Blur Albüm İncelemesi : Blur’un Değişen Sesi

Editör:
Gizem Yürük

Blur’un beşinci albümü olarak 1997’de yayınlanan ve grup ile aynı adı taşıyan albüm, çıktığı andan itibaren müzik camiasında oldukça ses getiren bir albüm oldu. Önceki albümlerinin sahip olduğu britpop sesinden sıyrılarak daha indie rock tarzında karşımıza çıkan albüm, Pavement gibi gruplardan da ilham alıyor. Blur’un başarısı yalnızca ana vatanları Birleşik Krallık ile kalmayıp diğer pek çok ülkeyi etkisi altına aldı. Sadece çıktıkları dönemde değil, günümüzde de çoğu dinleyici tarafından sevilen “Blur” albümünü bu yazıda sizin için inceledik.

Blur Kimdir?

1988 yılında, İngiltere’de, başta J.D. Salinger‘ın eserinin adından ilham alarak Seymour adını kullanarak kurulan grup; adını daha sonradan onları tanıyacağımız şekliyle Blur olarak değiştirdi. Müzik camiasına başarısız bir giriş yapsalar da 90’larda Girls & Boys gibi britpop türünde şarkılar çıkarmalarıyla oldukça meşhur oldular. Rakip grupları olan Oasis ile girdikleri müzik listesi mücadelesinde galip geldikten sonra britpop tarzını geride bırakıp daha alternatif seslere yönelen Blur, bu türde de oldukça başarılı oldular ve Beetlebum adlı parçalarıyla Birleşik Krallık’ta ikinci kez 1 numaraya yerleştiler. Grup, aralarında yaşadıkları gerginliklerden dolayı 2003’te bir süre müziğe ara verdiler, grubun solisti Damon Albarn müziğe solo projesi olan Gorillaz ile devam etti. Blur, 2008’de tekrardan bir araya gelerek tura çıktılar ve daha sonra albüm yayınladılar.

1- Beetlebum

Albümün çıkış teklisi olarak yayınlanan Beetlebum, albüme ikonik bir açılış sağlıyor. Grubun solisti Damon Albarn’ın bağımlılıkla deneyimini anlatıyor ve Albarn şarkı için “Karışık bir duyguyu ifade ediyor” diyor. Albümün en çok dinlenen parçalarından biri olarak karşımıza çıkan şarkı yağmurlu bir gün misali uykulu ve nostaljik havasıyla öne çıkıyor. Blur’un ikinci kez listelerin en başında olmasını sağlayan bu parçanın dinleyenleri duygulandıracağı kesin.
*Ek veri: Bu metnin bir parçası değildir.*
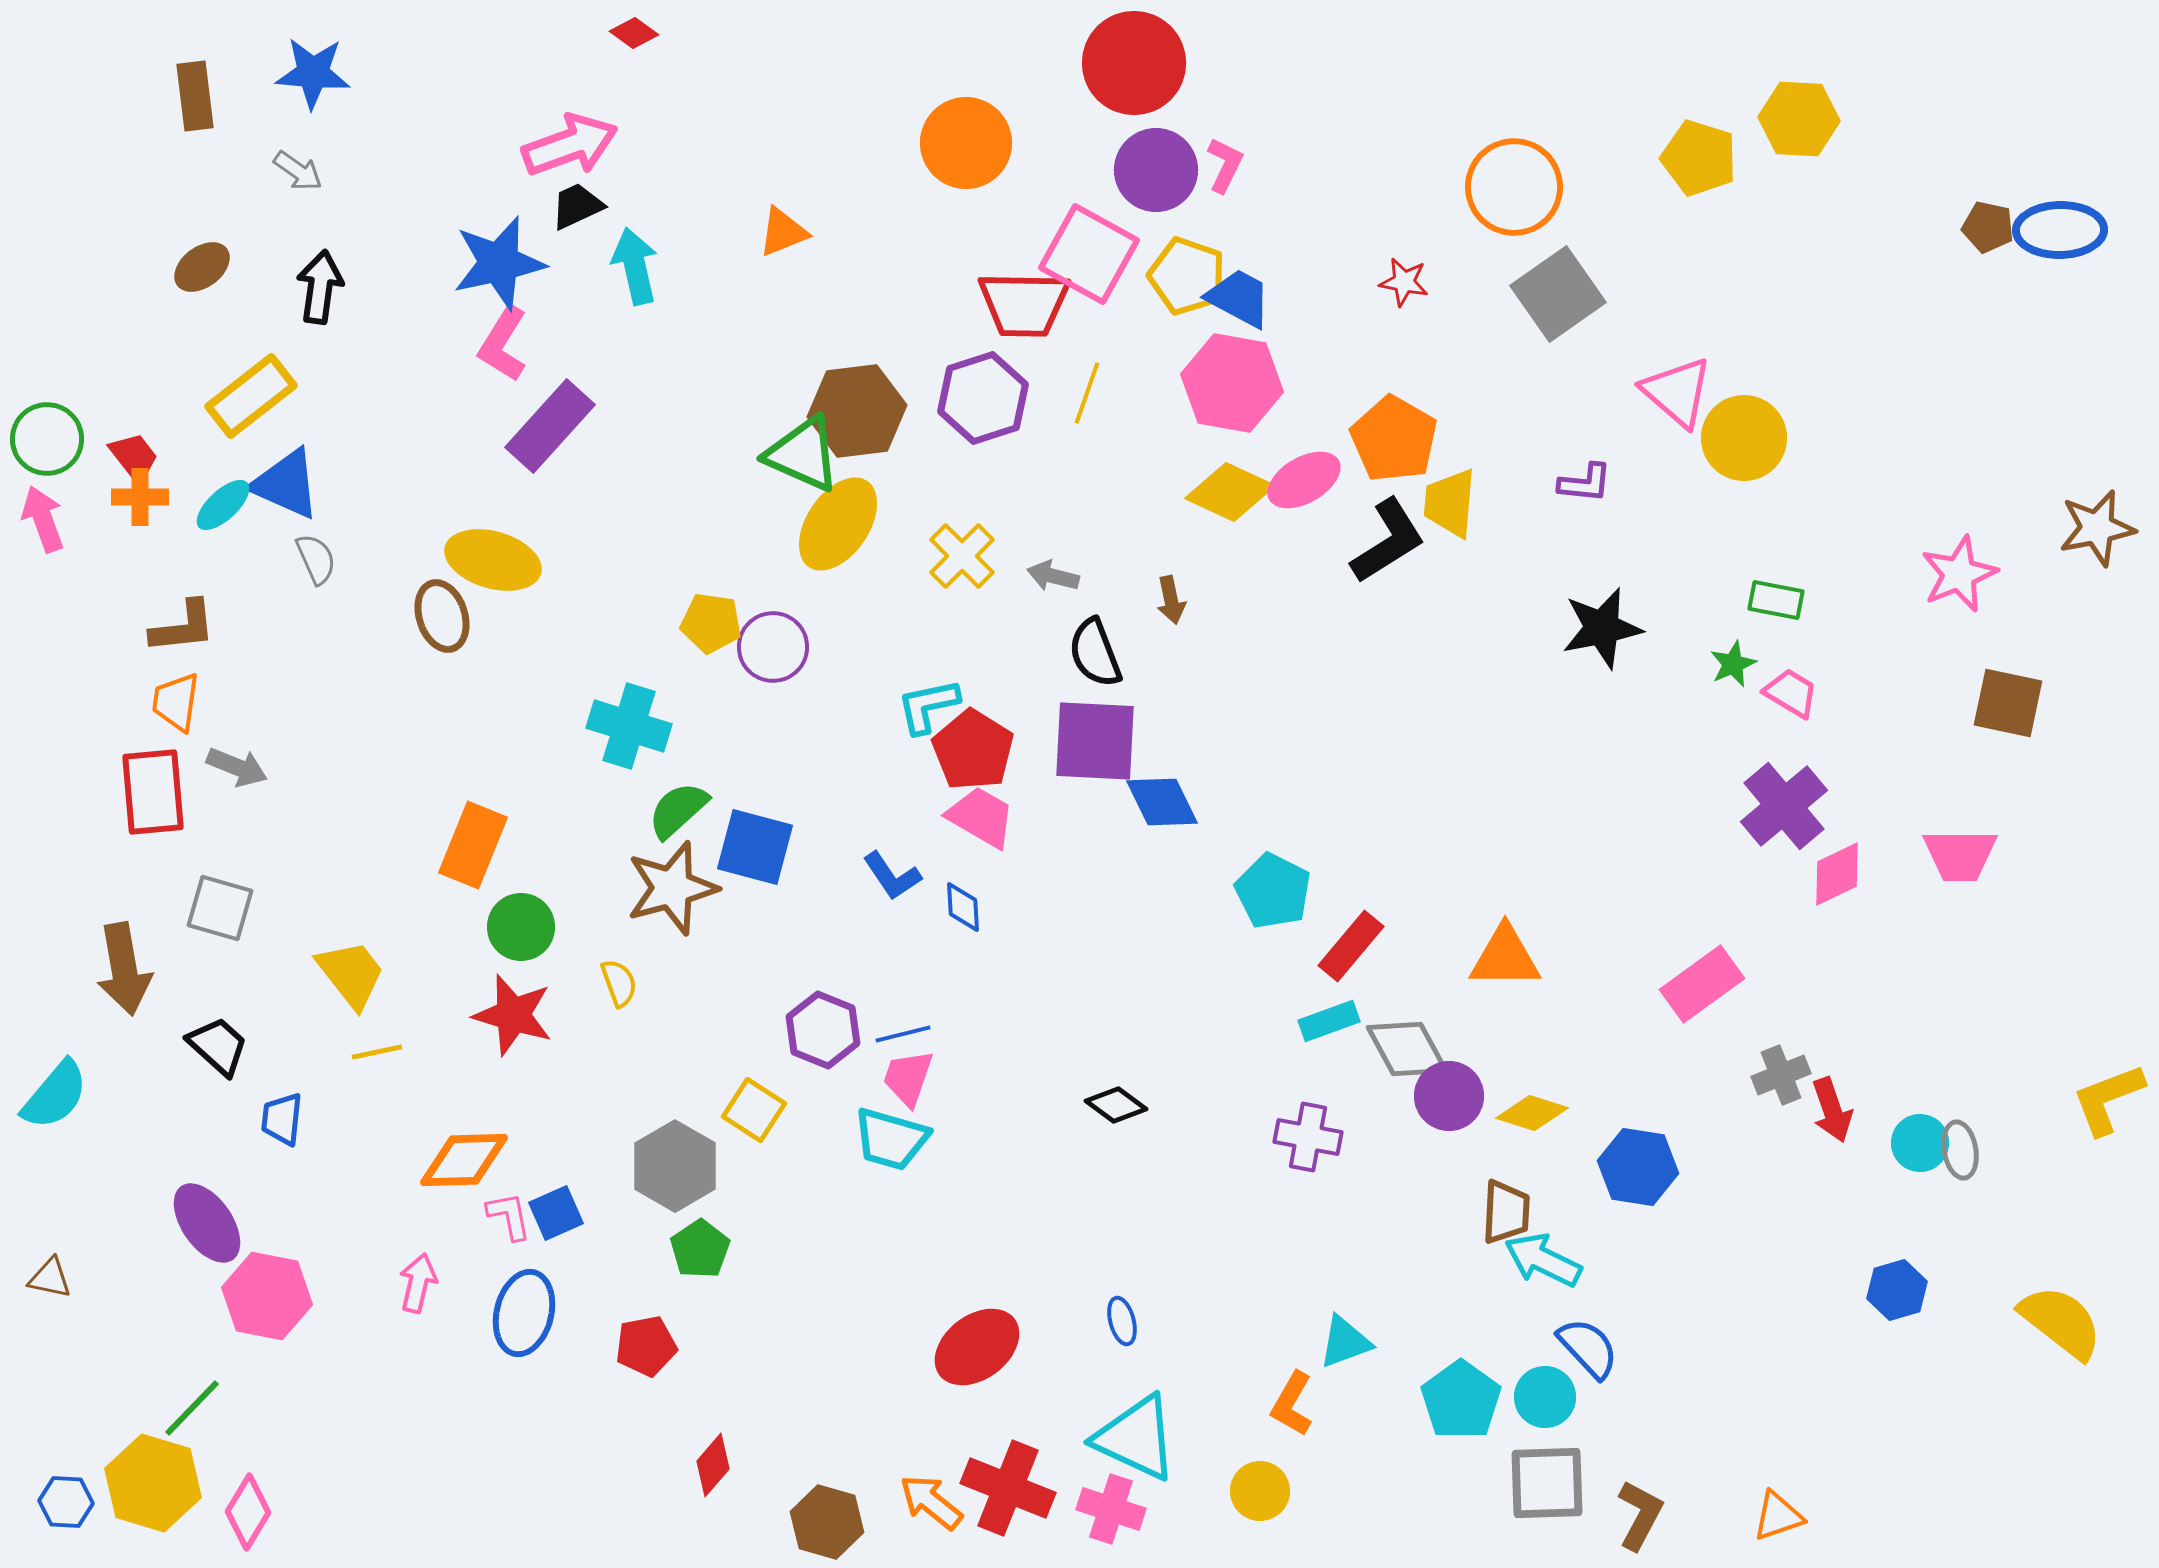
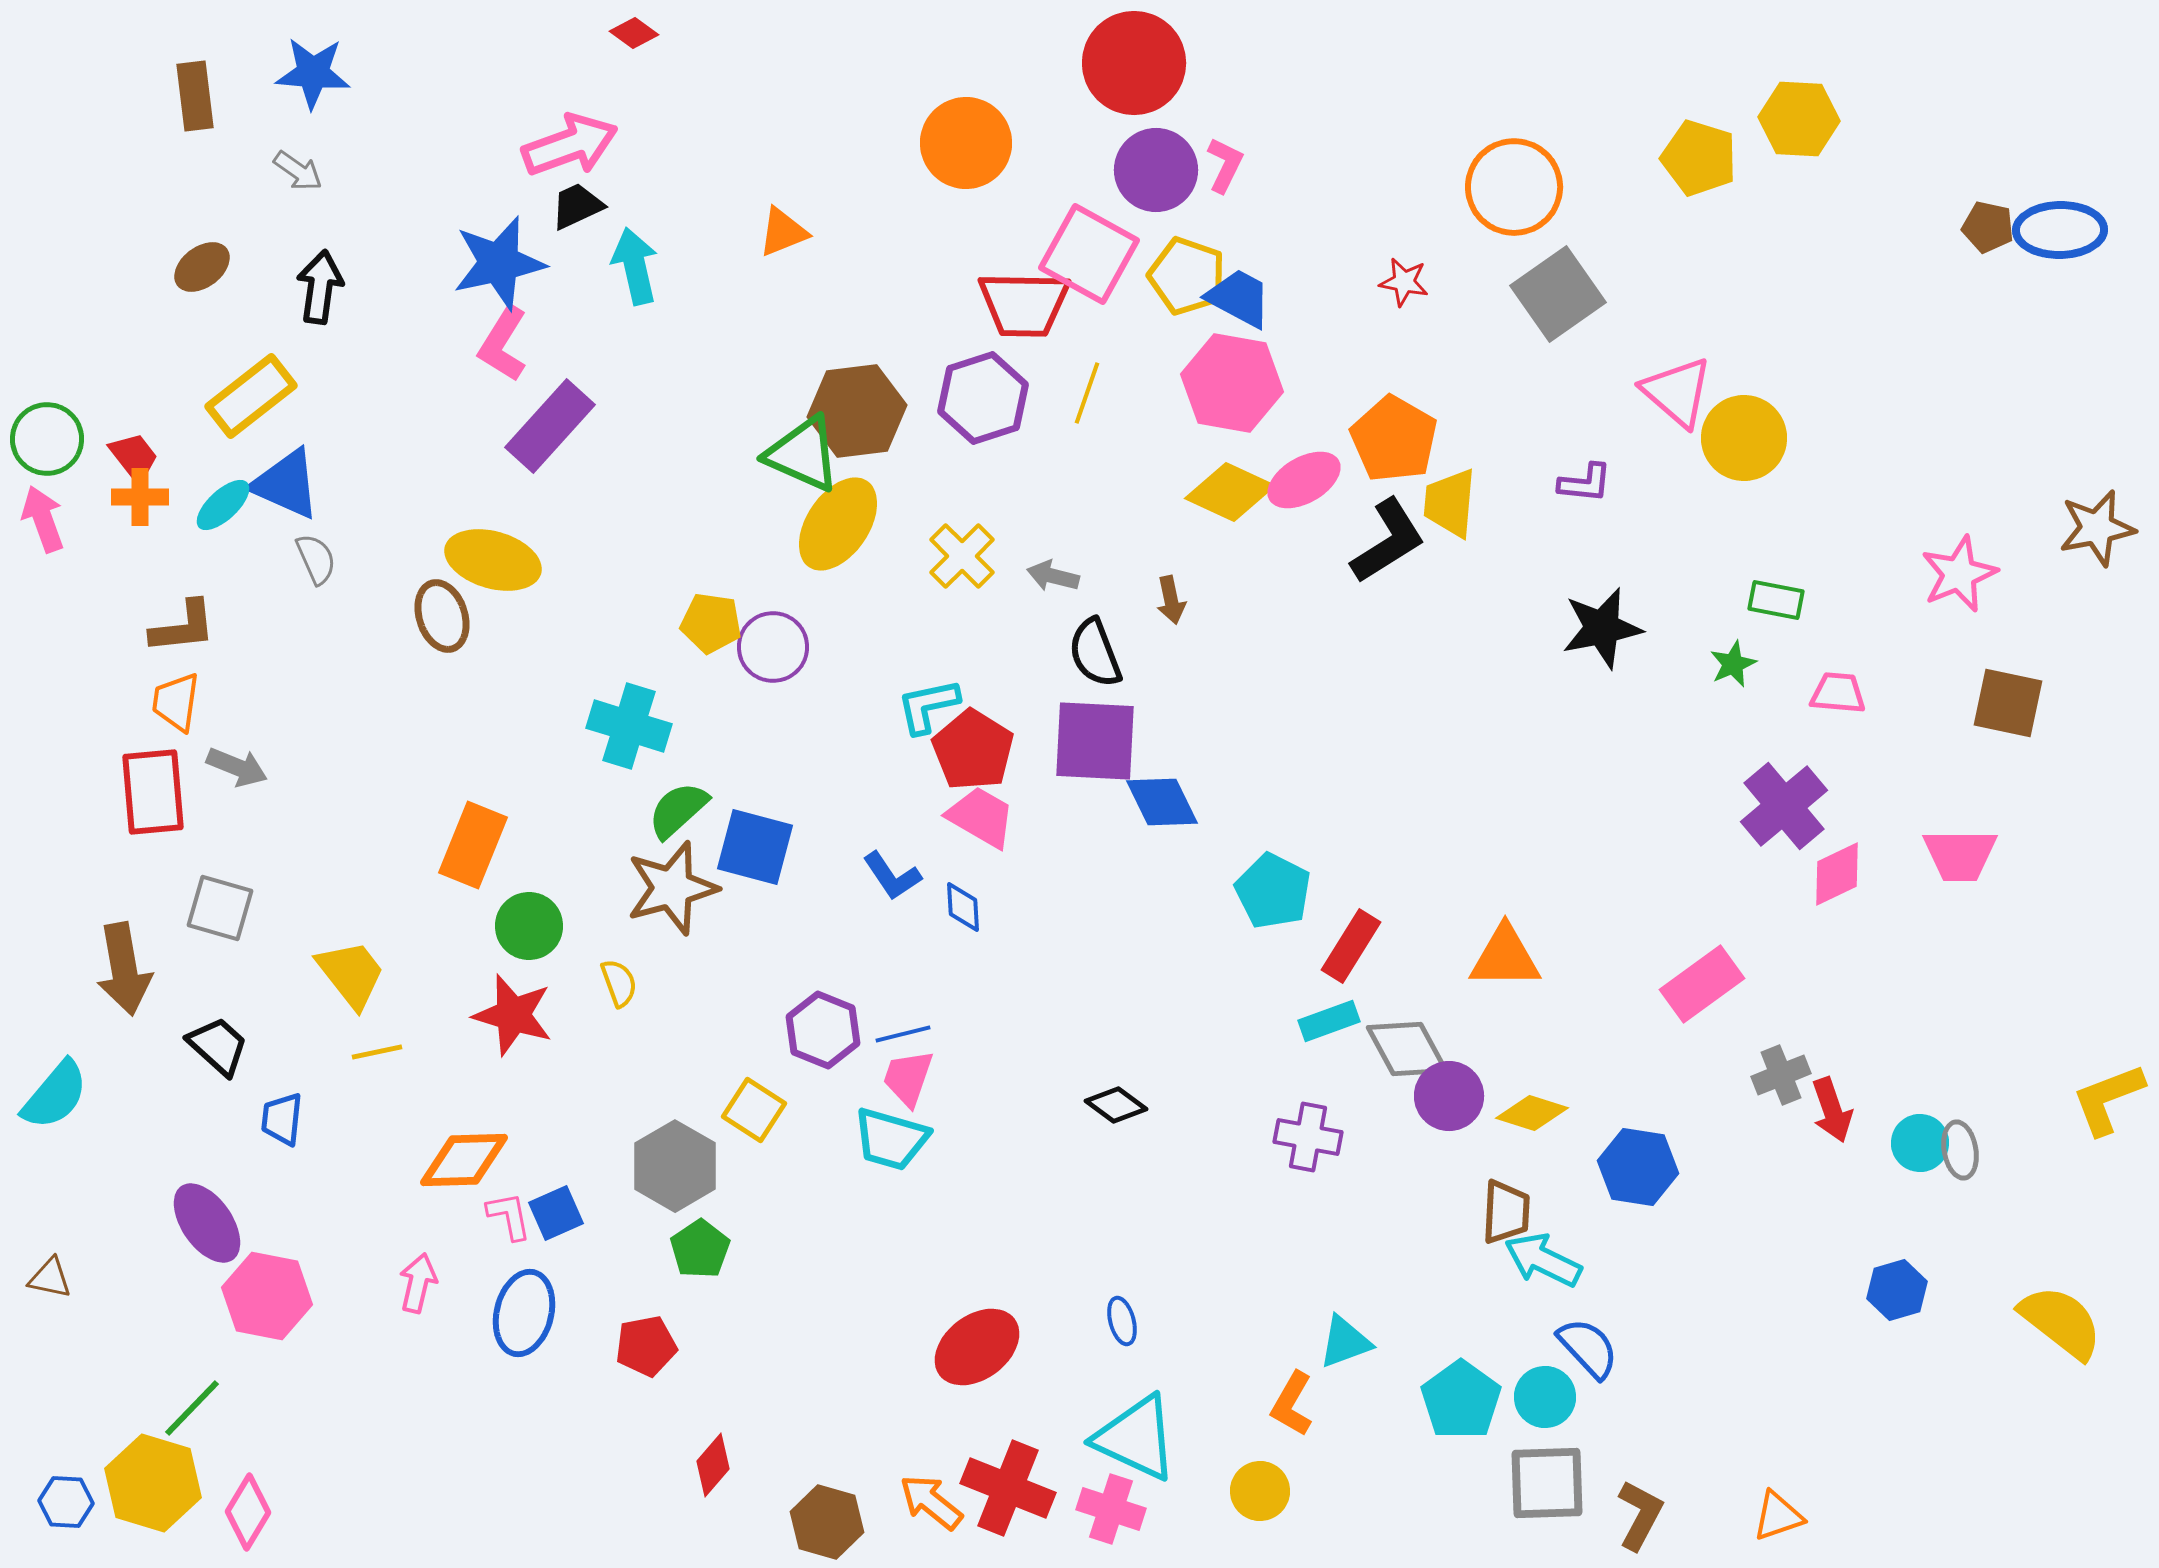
pink trapezoid at (1791, 693): moved 47 px right; rotated 26 degrees counterclockwise
green circle at (521, 927): moved 8 px right, 1 px up
red rectangle at (1351, 946): rotated 8 degrees counterclockwise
“And when she lets me slip away
(Elinden kayıp gitmeme izin verdiğinde)
She turns me on and all my violence gone
(Beni tahrik ediyor ve bütün şiddetim kayboluyor)
Nothing is wrong
(Hiçbir sorun yok)
I just slip away and I am gone”
(Sadece kaybolup gidiyorum)

2- Song 2

Blur’un en sevilen parçalarından biri olan Song 2, grunge müziğe eleştirel bir parça olarak ortaya çıkmıştır. Adı, albümün ikinci parçası olarak yayınlanacağından başta öylesine yer doldurmak amacıyla koyulsa da daha sonrasında grup çok alıştığı için adı değiştirilmeden yayınlanmıştır. Hareketli gitar müziği, nakaratındaki unutulmaz “woo-hoo” haykışırı ve gürültülü melodisiyle dinlemesi oldukça zevkli bir parça olarak albümde yerini alıyor.

“(Woo-hoo) When I feel heavy metal
(Woo-hoo) (Heavy metal hissettiğimde)
(Woo-hoo) And I’m pins and needles
(Woo-hoo) (Ve karıncalandığımda)
(Woo-hoo) Well, I lie and I’m easy
(Woo-hoo) (İşte, yalan söylüyorum ve kolayım)
All of the time, but I’m never sure why I need you
(Her zaman, ama niye sana ihtiyacım var asla emin olamıyorum)
Pleased to meet you”
(Tanıştığıma memnun oldum)

3- Country Sad Ballad Man

Solist Damon Albarn‘ın değişken ses tonlarıyla söylediği şarkı, albümün üçüncü parçası olarak karşımıza çıkıyor. Country ballad’larına bir parodi olarak yazılan şarkı sıra dışı gitar akorlarıyla ilgi çekici bir parça sunuyor dinleyicilerine. Değişik ses efektleriyle de harmanladıkları şarkı albümün iyi parçalarından biri olarak albümde yerini alıyor.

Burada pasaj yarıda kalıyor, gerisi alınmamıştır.